In short, I’m not interested in talk of the ‘hard problem’ if the question possesses a whole species of concepts embedded within it that remain unattended and/or willfully covered over.
As for ‘redness’ it is like asking about ‘numberness’. I don’t experience numbers in any direct sensible manner. I experience the concept, yet I am never ‘embracing’ the concept of number when I do mathematics. I simply apply the concept to my sensibility, as I apply my experience of the concept ‘redness’ to my sensibility. I don’t need the concept of ‘redness’ - the thought ‘redness’ - in order to have phenomenal experience of some red object. In the same manner I don’t need to articulate the concept ‘pain’ in order to feel pain.

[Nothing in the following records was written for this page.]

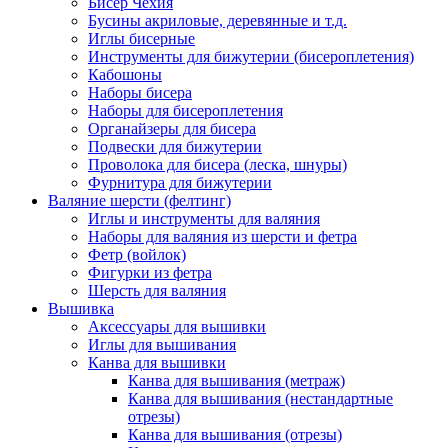
Бисер Чехия
Бусины акриловые, деревянные и т.д.
Иглы бисерные
Инструменты для бижутерии (бисероплетения)
Кабошоны
Наборы бисера
Наборы для бисероплетения
Органайзеры для бисера
Подвески для бижутерии
Проволока для бисера (леска, шнуры)
Фурнитура для бижутерии
Валяние шерсти (фелтинг)
Иглы и инструменты для валяния
Наборы для валяния из шерсти и фетра
Фетр (войлок)
Фигурки из фетра
Шерсть для валяния
Вышивка
Аксессуары для вышивки
Иглы для вышивания
Канва для вышивки
Канва для вышивания (метраж)
Канва для вышивания (нестандартные
отрезы)
Канва для вышивания (отрезы)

Our major difficulty is reading between the lines (like with my fumbling attempts above). We can also look at this in terms of explicit memory. If you punch me in the face I feel pain, yet when I forget about the event the pain is no longer there and if my memory of the event only lasts for 10 seconds then, in some sense, I ‘felt no pain’ whilst in another sense I only possessed the experience of pain briefly. I can certainly feel the same pain again, yet when I do I won’t be ‘reminded’ of a previous event - it will be a wholly new experience.

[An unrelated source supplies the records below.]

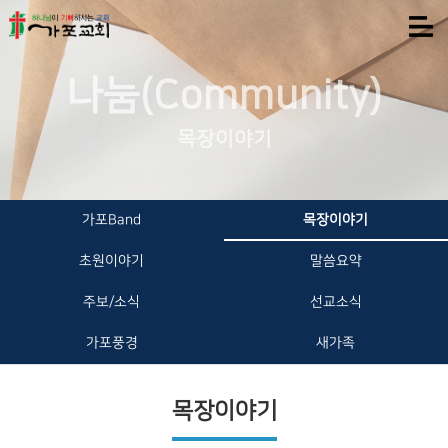
나눔(Community)
목장이야기
가포Band
목장이야기
초원이야기
말씀요약
주보/소식
선교소식
가포풍경
새가족
목장이야기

In a reply somewhere above from Skepdick they touched on something true for us all. We don’t understand what we are saying, none of us. Getting to grips with such is an almost nihilistic task; it’s unsurprising that post-modernism took an ugly turn when you look at how close to the abyss such serious contemplation take place.
The wisdom I’ve found in the general underlying principle of phenomenology is not to understate the obvious. That which we pay no heed to is likely, and often so psychologically (you can confirm this to yourself if you’re brave enough to see mistakes made), the crux of the problem it seems wholly disassociated from.

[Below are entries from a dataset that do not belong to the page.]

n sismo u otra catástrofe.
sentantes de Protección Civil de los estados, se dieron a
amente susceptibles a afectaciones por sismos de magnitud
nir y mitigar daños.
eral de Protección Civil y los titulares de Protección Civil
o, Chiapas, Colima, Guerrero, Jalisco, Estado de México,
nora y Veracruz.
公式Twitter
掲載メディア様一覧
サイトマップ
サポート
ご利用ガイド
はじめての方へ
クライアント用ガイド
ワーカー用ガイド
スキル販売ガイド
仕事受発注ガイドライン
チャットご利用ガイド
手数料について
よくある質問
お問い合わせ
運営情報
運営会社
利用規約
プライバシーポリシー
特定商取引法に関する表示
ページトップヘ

The fact that I can move is utterly bizarre! I have legs that make weird movements and then I seem to traverse spaces and eat up distances whilst birthing a new distance in my wake. Then there is my temporal regard of this, where my ‘moving’ is an “-ing”, a continuity. My thoughts also have a sense of ‘movement’ to them as the culminate into worded items or are expressed into vague or vivid images. My knowledge of ‘being on Earth’ is hardly ever something I attend to consciously, it is a superfluous speck of knowledge on one hand yet a dauntingly abyssal beast that springs up like a leviathan when I bring my sense of being into direct confrontation with this ‘being on Earth’ - it both hulks over me and yet possesses a complete finite meaning; a strange comforting, and uncomfortable, ‘obviousness’ of my human experience.
Contemplating ‘redness’ is just a doorway into the whole regard we cloth our sense of being with. In the phenomenological mindset the ‘non-physical’ or ‘physical’ are bracketed out. All the matters is the phenomenon, the ‘consciousness of’ not some extrapolated ‘otherness’ as the ‘otherness’ IS the ‘consciousness of’ whilst having no qualitative possession (other than in this crude worded form).
I’m not the best at expressing these things and make no apologies for this. I understand there is a limit and sometimes I reach out hopefully in order to find a better means if expressing what is essentially an endless and infinite object - to explain ‘absolutely’ to me is not to ‘explain’ at all. No explanation is required for what is given with a ‘pure obviousness’.